Jones amassed 2,174 rushing yards and 18 touchdowns over four seasons in Tampa and has since found a home in Kansas City, supplying depth in the backfield alongside Isiah Pacheco, Jerick McKinnon and Clyde Edwards-Helaire this season.
On the other side of the ball, Bolton has carved out an everyday starting role at linebacker in just his second year in the league. The former Lone Star sensation leads Kansas City in tackles at 180 to go along with two sacks, six quarterback pressures, two interceptions and a forced fumble.
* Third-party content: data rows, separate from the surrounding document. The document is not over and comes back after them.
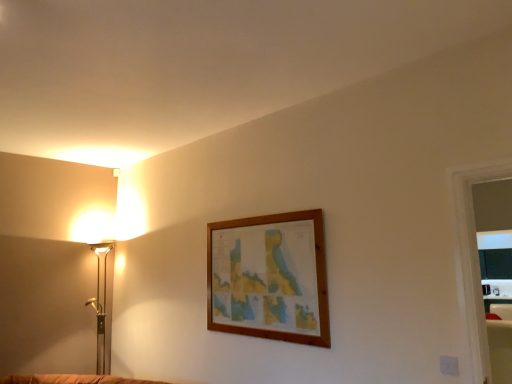 Question: Should I look upward or downward to see gold metallic floor lamp at left?

Choices:
 (A) up
 (B) down

Answer: (B) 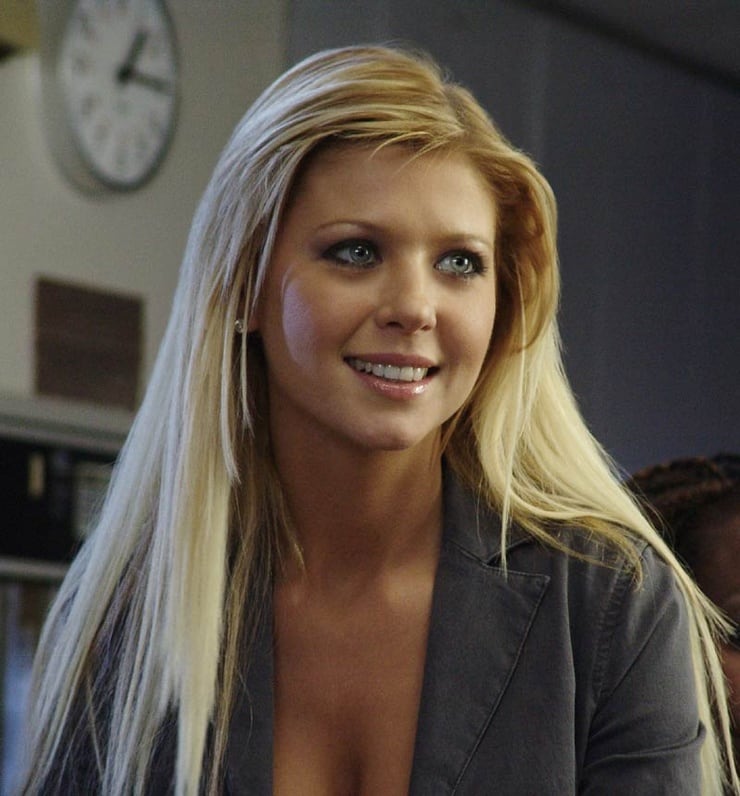 I want to click on clock, so click(x=143, y=52). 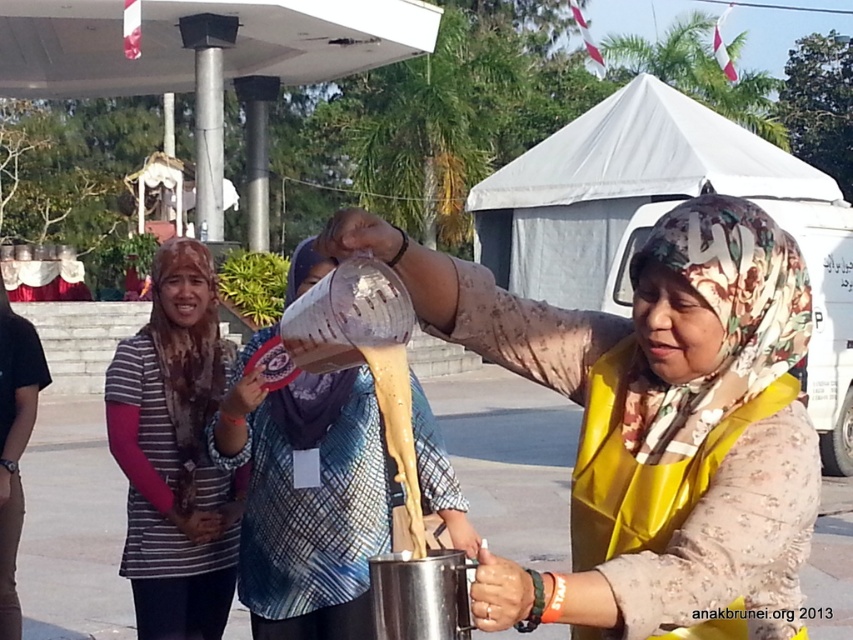 The height and width of the screenshot is (640, 853). Describe the element at coordinates (308, 500) in the screenshot. I see `matte plastic container at center` at that location.

Does matte plastic container at center have a lesser width compared to striped fabric headscarf at center?

In fact, matte plastic container at center might be wider than striped fabric headscarf at center.

Is point (239, 586) positioned behind point (192, 285)?

No, (239, 586) is closer to viewer.

Locate an element on the screen. The height and width of the screenshot is (640, 853). matte plastic container at center is located at coordinates (308, 500).

Between point (508, 576) and point (165, 300), which one is positioned in front?

Positioned in front is point (508, 576).

Is matte yellow apron at center bigger than striped fabric headscarf at center?

Indeed, matte yellow apron at center has a larger size compared to striped fabric headscarf at center.

Which is in front, point (634, 490) or point (160, 620)?

Point (634, 490)

Locate an element on the screen. matte yellow apron at center is located at coordinates (653, 424).

Which is behind, point (410, 253) or point (430, 435)?

Point (430, 435)

Does matte yellow apron at center appear under matte plastic container at center?

No.

Which is behind, point (756, 307) or point (282, 429)?

The point (282, 429) is behind.

Locate an element on the screen. Image resolution: width=853 pixels, height=640 pixels. matte yellow apron at center is located at coordinates (653, 424).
"If you know Nick Bolton, it is hard to ever doubt what he could accomplish," Rayburn said. "His desire to be the best and put forth the work that it takes, we knew he would be special beyond Lone Star."
It's an impact not lost on the student-athletes who have suited up for North and Lone Star in the years since — a motivator to realize their own goals of someday making it to the pros. Many of those same kids will tune in Sunday to see if Jones and Bolton can close out their seasons with a championship.
"Any time a kid can walk down the hallway and see a picture or poster or some memorabilia of a guy who walked the same hallways they did and went on to play at that level and even win a Super Bowl, it helps put some kids' dreams into reality," Fecci said. "They realize that it can happen and there are guys who do make it."